Samsung Electronics announced Sunday that it will include an artificial intelligence assistance service in its upcoming Galaxy S8 smartphones. In addition to the Galaxy smartphone, the virtual assistance will also be incorporated into other products, including home appliances and wearable technology devices, according to media reports.

"Our Galaxy smartphones don't provide services that enable consumers to order pizza or coffee, but does provide third party applications. But the new AI platform will enable consumers to do things that they would usually do through a separate third party application," Samsung reportedly said in a statement.

Samsung, which plans to launch the Galaxy S8 early next year, recently announced the acquisition of the San Jose, California-based AI company Viv Labs, which was founded by the creators of Apple’s Siri service. In a statement released at the time, Samsung said that the deal would allow it to "unlock and offer new service experiences for its customers."
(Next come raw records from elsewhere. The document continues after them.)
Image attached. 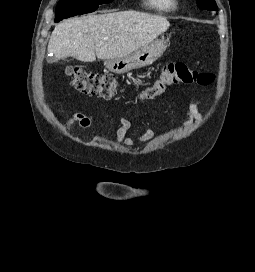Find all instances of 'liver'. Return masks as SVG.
<instances>
[{
	"label": "liver",
	"mask_w": 255,
	"mask_h": 272,
	"mask_svg": "<svg viewBox=\"0 0 255 272\" xmlns=\"http://www.w3.org/2000/svg\"><path fill=\"white\" fill-rule=\"evenodd\" d=\"M170 26L162 16L128 10L87 15L56 25L48 43L55 60L69 56L83 62L127 56L149 44Z\"/></svg>",
	"instance_id": "obj_1"
}]
</instances>
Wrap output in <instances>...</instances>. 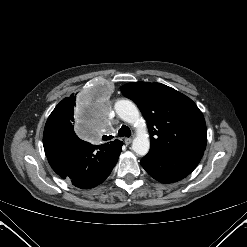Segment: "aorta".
<instances>
[{
	"label": "aorta",
	"mask_w": 247,
	"mask_h": 247,
	"mask_svg": "<svg viewBox=\"0 0 247 247\" xmlns=\"http://www.w3.org/2000/svg\"><path fill=\"white\" fill-rule=\"evenodd\" d=\"M114 109L116 114L125 122L137 125V134L132 143V150L140 156H145L150 149V141L146 131V123L140 118V113L135 104L130 100H118Z\"/></svg>",
	"instance_id": "1"
}]
</instances>
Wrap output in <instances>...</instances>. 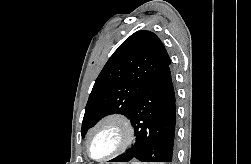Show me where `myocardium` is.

"Viv as an ideal candidate to integrate with Samsung home appliances, wearables and more, as the paradigm of how we interact with technology shifts to intelligent interfaces and voice control," Samsung's Executive Vice President Injong Rhee said in the statement.
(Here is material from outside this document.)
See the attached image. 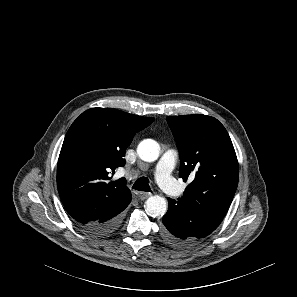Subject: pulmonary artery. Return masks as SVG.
Returning <instances> with one entry per match:
<instances>
[{"label": "pulmonary artery", "mask_w": 297, "mask_h": 297, "mask_svg": "<svg viewBox=\"0 0 297 297\" xmlns=\"http://www.w3.org/2000/svg\"><path fill=\"white\" fill-rule=\"evenodd\" d=\"M177 155L173 150L165 151L159 158L155 177L158 185L169 195L175 196L180 193V189L174 179L171 177L172 170L175 166Z\"/></svg>", "instance_id": "obj_1"}]
</instances>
According to Reuters, Samsung plans to integrate Viv Labs' AI platform into its Galaxy smartphones — a feature that would allow third-party developers to offer their services through the virtual assistant.

"Developers can attach and upload services to our agent," Rhee said during a press briefing Sunday. "Even if Samsung doesn't do anything on its own, the more services that get attached the smarter this agent will get, learn more new services and provide them to end-users with ease."

Samsung is banking on the sales of Galaxy S8 to recover the ground it has lost over the past few months as a result of the Galaxy Note 7 fiasco. Last month, after announcing that it was permanently halting the production of the Note 7 smartphones, Samsung reported a 17 percent drop in its third-quarter profits.

In total, the demise of the flagship smartphone is likely to cost the company over $5 billion.